RECIPE: The TOMME Toastie

The great toastie! 

More of a tradition than a recipe, the toastie is a term that refers to a sandwich which usually involves cheese and always involves toasting the bread in a pan. 

Sounds like grilled cheese, right?

Well… yes, and no. The tradition of the toastie involves using what you have on hand to elevate the humble sandwich—to make a more substantial meal or a snack that is not only quick and easy, but brings comfort… and sometimes even a hint of luxury.

 

Deluxe But Simple

Our TOMME Toastie is a riff on bocadillo de jamón, a simple ham and cheese sandwich found in cafes and tapas restaurants across Spain.

Usually the sidekick to a café con leche or a cold cerveza, this Spanish staple epitomizes the European approach to food: simple ingredients of the highest quality combined in an alarmingly effective way. 

The result is a testimony to the old adage, “the whole is greater than the sum of its parts.”

Queso Por Favor

We start with the obvious: Spanish cheese. In particular, Mahon Curado, a sharp and vibrant raw cow-milk cheese from the island of Menorca. 

Coated with a butter-oil-paprika mixture and cellar aged for 6 months, this full-flavoured cheese is made from the milk of cows raised on the island.

For those who prefer a cheese with a less assertive character, Queso Iberico or Manchego make fine substitutes.

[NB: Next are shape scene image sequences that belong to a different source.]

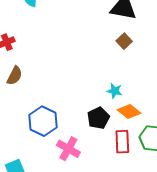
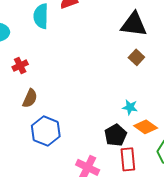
blue hexagon: (43, 121) -> (46, 131), moved
red rectangle: (122, 142) -> (128, 159), moved

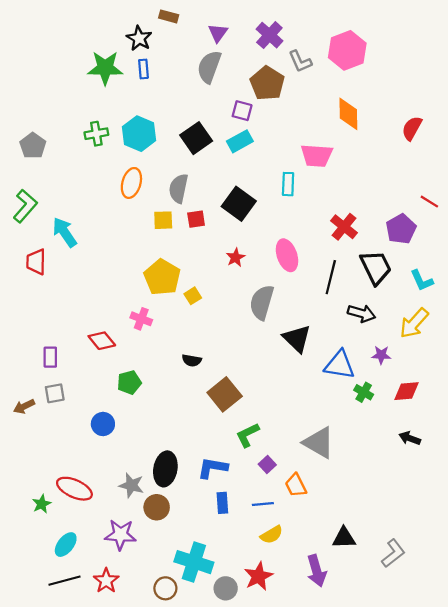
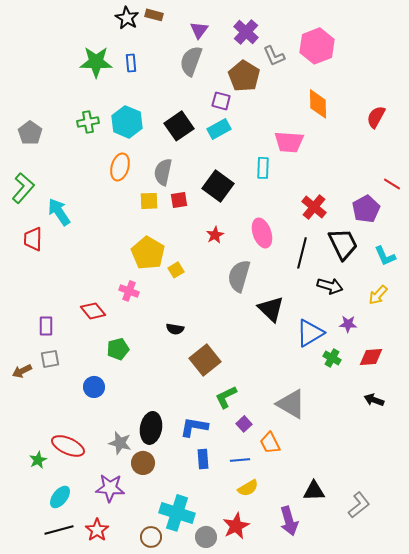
black star: (139, 38) -> (127, 18), moved
yellow arrow: (414, 323) -> (378, 295), size x0.7
blue triangle: (340, 365) -> (310, 333), turned -40

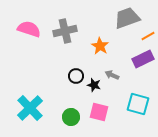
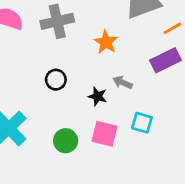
black circle: (76, 76) -> (56, 80), moved
cyan square: (138, 104) -> (142, 123), moved, size x0.7

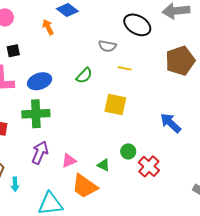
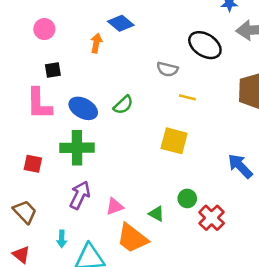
orange arrow: (48, 27) -> (96, 43), turned 35
green semicircle: (84, 76) -> (123, 105), moved
blue ellipse: (40, 81) -> (83, 108), turned 45
cyan arrow: (15, 184) -> (62, 239), moved

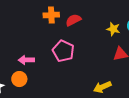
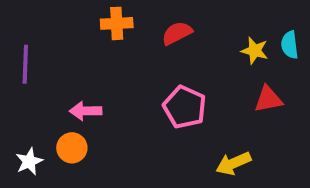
orange cross: (51, 15) -> (117, 23), moved
pink pentagon: (63, 51) -> (185, 107), moved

For texture, we’re adding a Swiss cheese, which provides our toastie with a gooey and melty interior, and rounds out the flavours with that distinct Alpine twang. Here we’ve reached for Emmental, a classic Swiss cheese that’s sweet, slightly spicy, and wonderfully aromatic.


Jamon: Only the Best

The true star of the show, though, is jamon: cured ham that is at the heart of Spanish cuisine and culture. Jamon is created by salting fresh hams and hanging them to dry age for anywhere from 12 to 48 months.

There are two main traditions of this artisanal craft. Serrano, which is the most common, and Iberico, which uses only extremely high-quality meat, sourced from a lineage of pigs who have been free-range feeding on acorns for generations.

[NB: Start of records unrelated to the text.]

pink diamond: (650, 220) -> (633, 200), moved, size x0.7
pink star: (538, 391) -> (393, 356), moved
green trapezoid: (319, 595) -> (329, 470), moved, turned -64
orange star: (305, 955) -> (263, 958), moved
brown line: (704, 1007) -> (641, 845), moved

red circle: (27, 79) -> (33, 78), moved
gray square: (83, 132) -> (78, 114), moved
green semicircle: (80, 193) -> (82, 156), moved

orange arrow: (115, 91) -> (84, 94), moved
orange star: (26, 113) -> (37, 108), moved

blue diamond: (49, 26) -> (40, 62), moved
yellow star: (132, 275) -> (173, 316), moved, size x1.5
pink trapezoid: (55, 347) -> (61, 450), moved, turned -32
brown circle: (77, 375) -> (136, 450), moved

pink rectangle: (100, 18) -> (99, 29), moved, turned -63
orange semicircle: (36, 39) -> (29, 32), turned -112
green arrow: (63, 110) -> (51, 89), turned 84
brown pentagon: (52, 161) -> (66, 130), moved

We’ve recently started carrying Iberico ham. It is truly like no other ham in the world.

For those who find the price on this luxury product a little steep, Italian prosciutto makes a very decent substitute. 


Full Press: A Word on Technique

The best toastie has a perfectly even crust across the surface of both sides of the bread. In a sandwich shop, this is usually achieved by using an expensive and heavy sandwich press, which you probably don’t have at home. 

Fear not—the exact same effect can be replicated at home by using a weight to press down on the sandwich while it's cooking in a heavy-bottomed skillet. Use another heavy skillet and place it on top of the sandwich while it cooks, or use a lid with a flat bottom and apply the gentle pressure yourself.


The TOMME Toastie

Makes: 1 large sandwich

Prep Time: 5 minutes

Cook Time: 6-8 minutes

  1. Heat a heavy-bottomed skillet over medium-low to medium heat.
  2. Cut sourdough into medium-thick slices.
  3. Butter one side of each slice of bread. Use just enough butter to barely cover the surface of the bread–we’re using it to get a nice golden crust, not to add too much flavour. The butter side of the bread is going to be the exterior which will cook against the surface of the pan.
  4. Mix grated cheeses together. 
  5. Build your sandwich. With the butter side facing down, layer half of the cheese on the non-buttered side of a slice of bread. Place strips of ham on top of cheese and layer the other half of the cheese on top. Finish by placing the second slice of bread on top, with the butter side facing out.
  6. Place the sandwich in the preheated skillet, and place another heavy skillet on top of the sandwich to weigh it down while it cooks. 
  7. Cook for 2-3 minutes, until cheese is beginning to melt and bread forms a crispy golden crust.
  8. Flip and cook the other side for 2-3 minutes, using the heavy skillet again to apply gentle pressure to the sandwich while it cooks.
  9. When cheese is fully melted and both sides have a crispy golden crust, remove the sandwich from the pan.
  10. Cut in half to serve. Enjoy!

Pro Tips

  • Cut the sandwich into strips and serve as an appetizer at your next dinner or tapas party.
  • To get the true sandwich press effect, preheat the secondary heavy skillet before you place it on top of the sandwich as it cooks. Be sure to be careful when handling and use oven mitts!